Extracted data entries:
────────

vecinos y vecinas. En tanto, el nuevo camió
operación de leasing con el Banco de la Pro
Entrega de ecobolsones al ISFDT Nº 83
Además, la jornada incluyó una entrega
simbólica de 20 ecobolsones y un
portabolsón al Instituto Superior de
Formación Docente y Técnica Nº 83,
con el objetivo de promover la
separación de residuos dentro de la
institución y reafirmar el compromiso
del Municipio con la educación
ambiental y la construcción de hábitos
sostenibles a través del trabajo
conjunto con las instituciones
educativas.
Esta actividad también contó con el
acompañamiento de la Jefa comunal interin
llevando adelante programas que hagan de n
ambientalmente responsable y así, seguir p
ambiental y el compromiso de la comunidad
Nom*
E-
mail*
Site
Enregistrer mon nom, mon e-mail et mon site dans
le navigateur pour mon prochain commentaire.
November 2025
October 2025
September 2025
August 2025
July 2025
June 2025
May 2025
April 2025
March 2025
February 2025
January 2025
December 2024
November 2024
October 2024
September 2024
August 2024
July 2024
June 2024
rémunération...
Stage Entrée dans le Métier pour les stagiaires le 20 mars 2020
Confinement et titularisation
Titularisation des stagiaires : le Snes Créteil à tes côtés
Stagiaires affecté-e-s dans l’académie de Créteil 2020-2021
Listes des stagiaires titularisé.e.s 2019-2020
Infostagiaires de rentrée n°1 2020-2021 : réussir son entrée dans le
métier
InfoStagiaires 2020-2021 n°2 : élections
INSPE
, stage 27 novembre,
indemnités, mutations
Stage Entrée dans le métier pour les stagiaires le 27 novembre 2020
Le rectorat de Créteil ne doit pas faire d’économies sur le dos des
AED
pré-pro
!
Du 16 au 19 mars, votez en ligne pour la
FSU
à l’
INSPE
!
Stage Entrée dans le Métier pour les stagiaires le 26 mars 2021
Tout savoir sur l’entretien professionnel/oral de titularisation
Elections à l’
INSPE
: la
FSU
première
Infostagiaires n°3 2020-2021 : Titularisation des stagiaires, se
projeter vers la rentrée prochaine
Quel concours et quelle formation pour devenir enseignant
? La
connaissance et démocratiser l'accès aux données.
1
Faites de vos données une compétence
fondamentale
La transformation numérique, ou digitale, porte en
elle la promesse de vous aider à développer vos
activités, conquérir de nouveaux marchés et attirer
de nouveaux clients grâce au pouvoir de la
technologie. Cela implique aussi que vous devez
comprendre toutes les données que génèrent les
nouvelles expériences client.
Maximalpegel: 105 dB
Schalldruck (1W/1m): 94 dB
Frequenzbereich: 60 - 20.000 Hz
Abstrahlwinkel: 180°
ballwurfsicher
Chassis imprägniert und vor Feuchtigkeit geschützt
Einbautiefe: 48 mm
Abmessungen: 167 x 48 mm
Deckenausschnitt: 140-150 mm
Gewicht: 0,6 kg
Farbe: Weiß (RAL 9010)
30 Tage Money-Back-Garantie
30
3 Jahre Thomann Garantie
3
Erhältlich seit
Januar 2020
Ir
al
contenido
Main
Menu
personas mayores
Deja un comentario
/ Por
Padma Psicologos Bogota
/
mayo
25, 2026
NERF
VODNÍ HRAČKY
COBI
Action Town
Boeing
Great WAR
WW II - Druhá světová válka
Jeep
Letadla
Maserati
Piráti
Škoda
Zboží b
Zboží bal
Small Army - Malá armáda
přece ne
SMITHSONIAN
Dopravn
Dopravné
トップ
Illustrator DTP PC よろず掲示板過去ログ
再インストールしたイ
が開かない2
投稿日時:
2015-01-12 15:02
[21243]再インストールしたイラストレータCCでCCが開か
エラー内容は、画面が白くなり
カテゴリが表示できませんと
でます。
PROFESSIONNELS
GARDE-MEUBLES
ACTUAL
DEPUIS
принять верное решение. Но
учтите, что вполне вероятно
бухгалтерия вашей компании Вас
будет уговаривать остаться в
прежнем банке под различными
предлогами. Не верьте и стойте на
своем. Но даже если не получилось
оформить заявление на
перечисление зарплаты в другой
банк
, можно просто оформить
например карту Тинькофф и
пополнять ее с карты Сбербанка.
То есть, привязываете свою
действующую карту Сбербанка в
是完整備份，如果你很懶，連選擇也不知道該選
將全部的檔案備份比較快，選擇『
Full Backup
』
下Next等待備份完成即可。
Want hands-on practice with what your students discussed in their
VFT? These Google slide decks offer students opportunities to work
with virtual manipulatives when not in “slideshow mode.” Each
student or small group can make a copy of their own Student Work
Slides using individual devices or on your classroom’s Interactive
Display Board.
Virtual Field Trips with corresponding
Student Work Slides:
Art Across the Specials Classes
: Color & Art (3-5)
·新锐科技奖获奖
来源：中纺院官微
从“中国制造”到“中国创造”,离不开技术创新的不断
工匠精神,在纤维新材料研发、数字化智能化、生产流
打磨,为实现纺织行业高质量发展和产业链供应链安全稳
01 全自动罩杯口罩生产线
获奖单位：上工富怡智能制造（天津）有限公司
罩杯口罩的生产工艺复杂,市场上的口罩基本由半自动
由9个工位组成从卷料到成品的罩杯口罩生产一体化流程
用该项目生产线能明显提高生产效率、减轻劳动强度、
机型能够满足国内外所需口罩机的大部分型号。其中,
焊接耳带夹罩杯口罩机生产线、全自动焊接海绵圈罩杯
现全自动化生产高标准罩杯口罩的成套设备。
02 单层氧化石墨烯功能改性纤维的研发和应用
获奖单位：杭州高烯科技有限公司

────────

HOW TO COMPLETE THIS TASK: Lines holding the string "students" must be copied out of the entries above.

OUTPUT FOR THIS TASK:
Want hands-on practice with what your students discussed in their
VFT? These Google slide decks offer students opportunities to work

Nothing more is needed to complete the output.